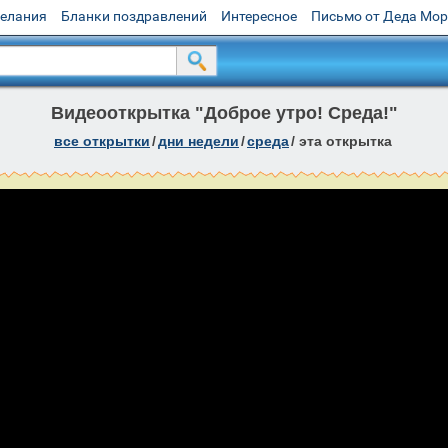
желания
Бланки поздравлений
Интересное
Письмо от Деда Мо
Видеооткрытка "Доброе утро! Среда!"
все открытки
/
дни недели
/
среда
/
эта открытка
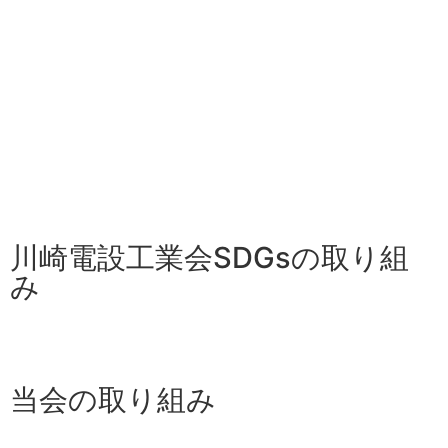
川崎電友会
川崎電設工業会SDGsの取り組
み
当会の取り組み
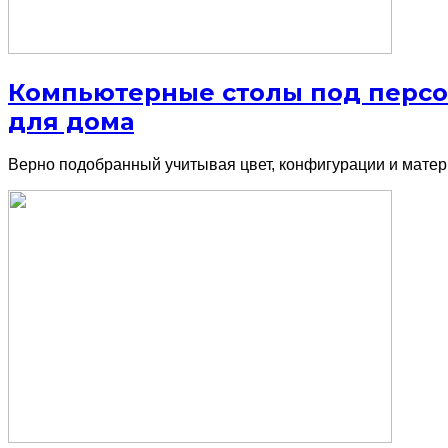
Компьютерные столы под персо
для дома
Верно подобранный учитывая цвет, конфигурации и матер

==================================================

◆ **What you will do**
When you reach the line that contains "Бланки поздравлений", start reproducing, and continue word for word to the end of the records; skip all pictures.

◆ **Finished task**
Бланки поздравлений
Интересное
Письмо от Деда Мо
Видеооткрытка "Доброе утро! Среда!"
все открытки
/
дни недели
/
среда
/
эта открытка
川崎電友会
川崎電設工業会SDGsの取り組
み
当会の取り組み
Компьютерные столы под персо
для дома
Верно подобранный учитывая цвет, конфигурации и матер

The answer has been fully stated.